> _TASK BRIEF_: Once the line holding "The image size is (622, 2576)." is found in the entries below, transcribe exactly every line up to and including the one holding "This screenshot has", but leave out the pictures.

> _DATA FOR THIS TASK_:
=== Section Start ===
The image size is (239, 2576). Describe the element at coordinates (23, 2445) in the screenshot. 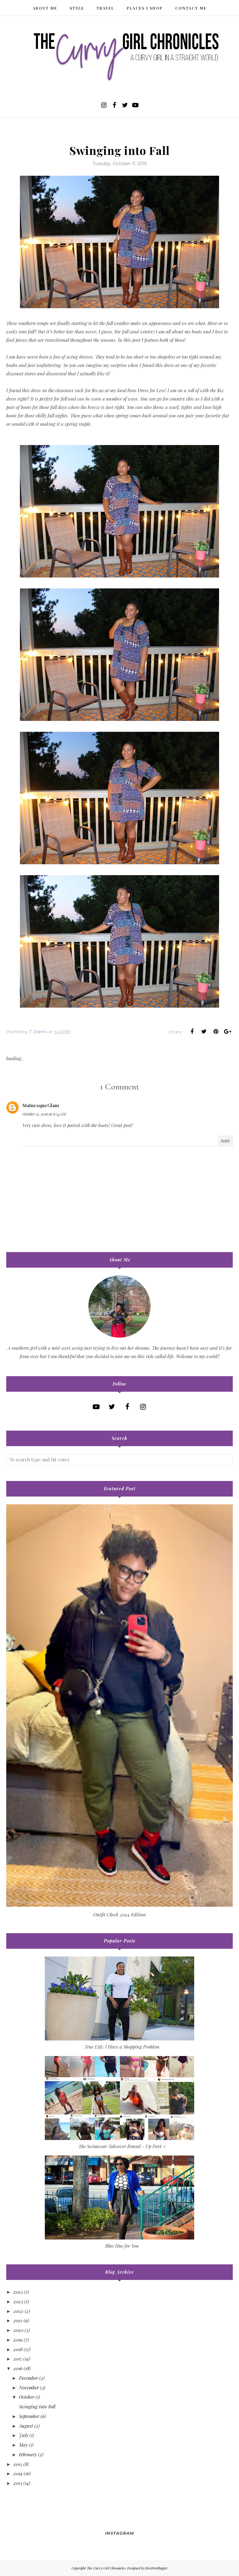

I see `May` at that location.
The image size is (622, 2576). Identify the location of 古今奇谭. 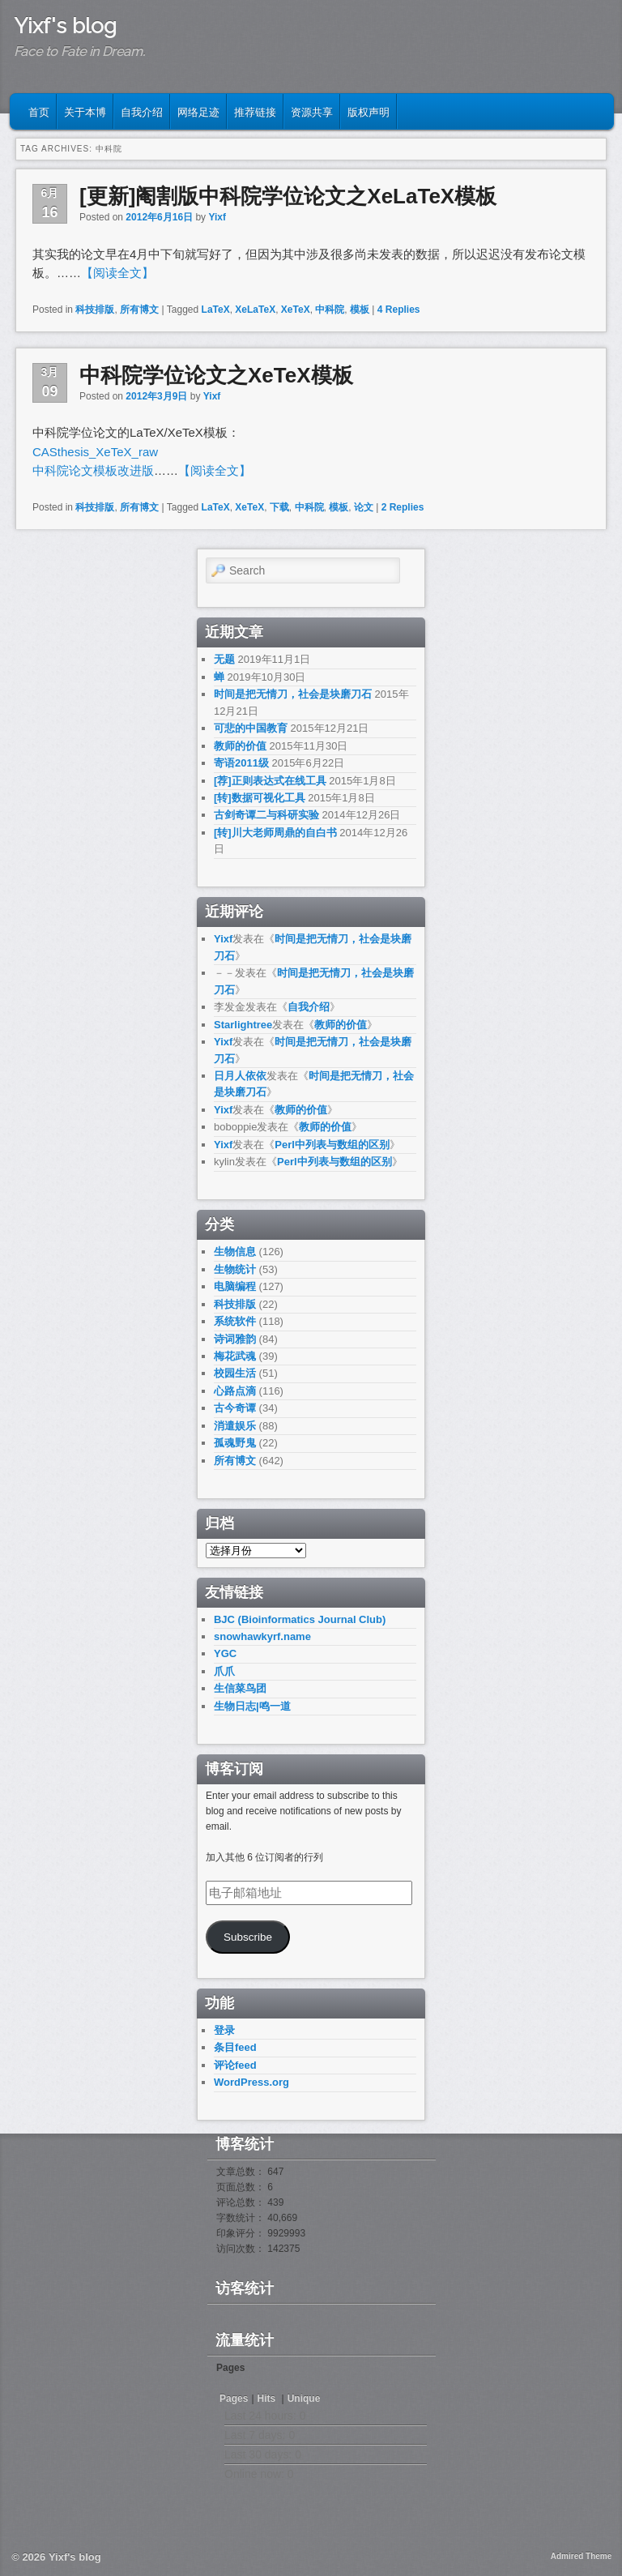
(235, 1408).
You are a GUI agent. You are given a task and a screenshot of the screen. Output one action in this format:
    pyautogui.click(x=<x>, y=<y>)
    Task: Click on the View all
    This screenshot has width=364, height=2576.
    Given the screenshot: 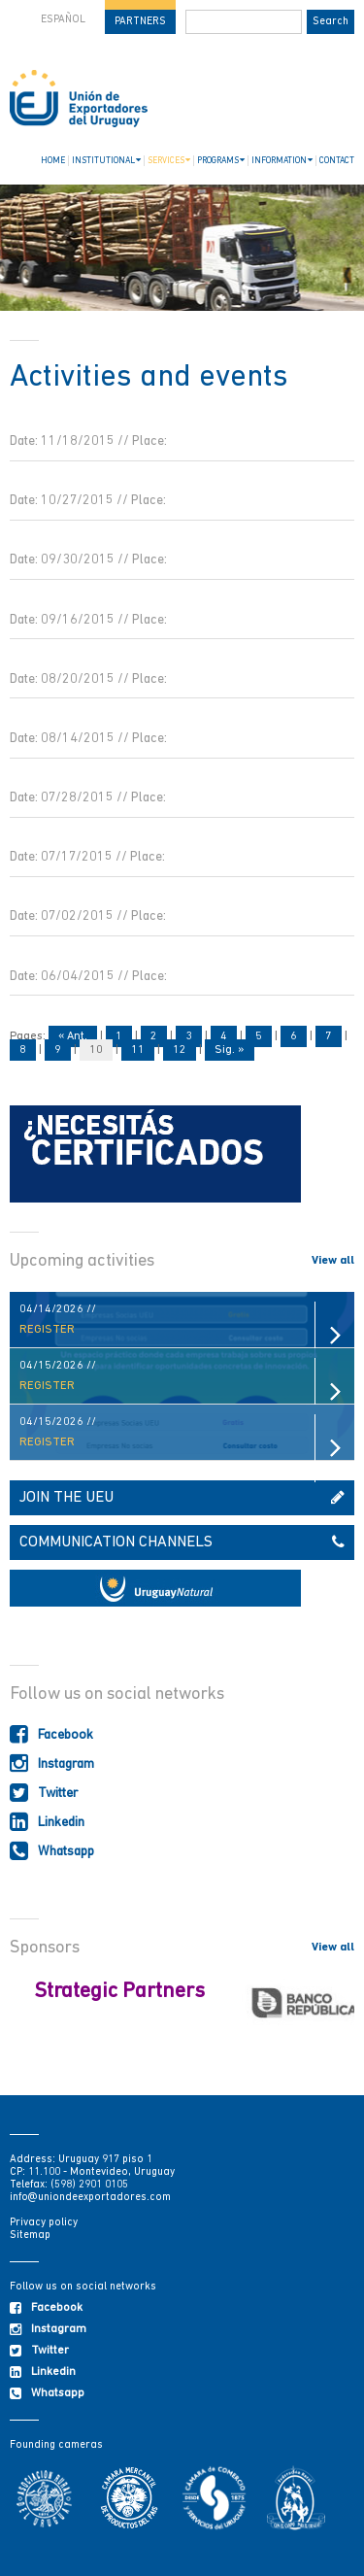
=== Section End ===
> _RESPONSE FOR THIS EXERCISE_:
The image size is (622, 2576). Identify the location of 古今奇谭. 
(235, 1408).
You are a GUI agent. You are given a task and a screenshot of the screen. Output one action in this format:
    pyautogui.click(x=<x>, y=<y>)
    Task: Click on the View all
    This screenshot has width=364, height=2576.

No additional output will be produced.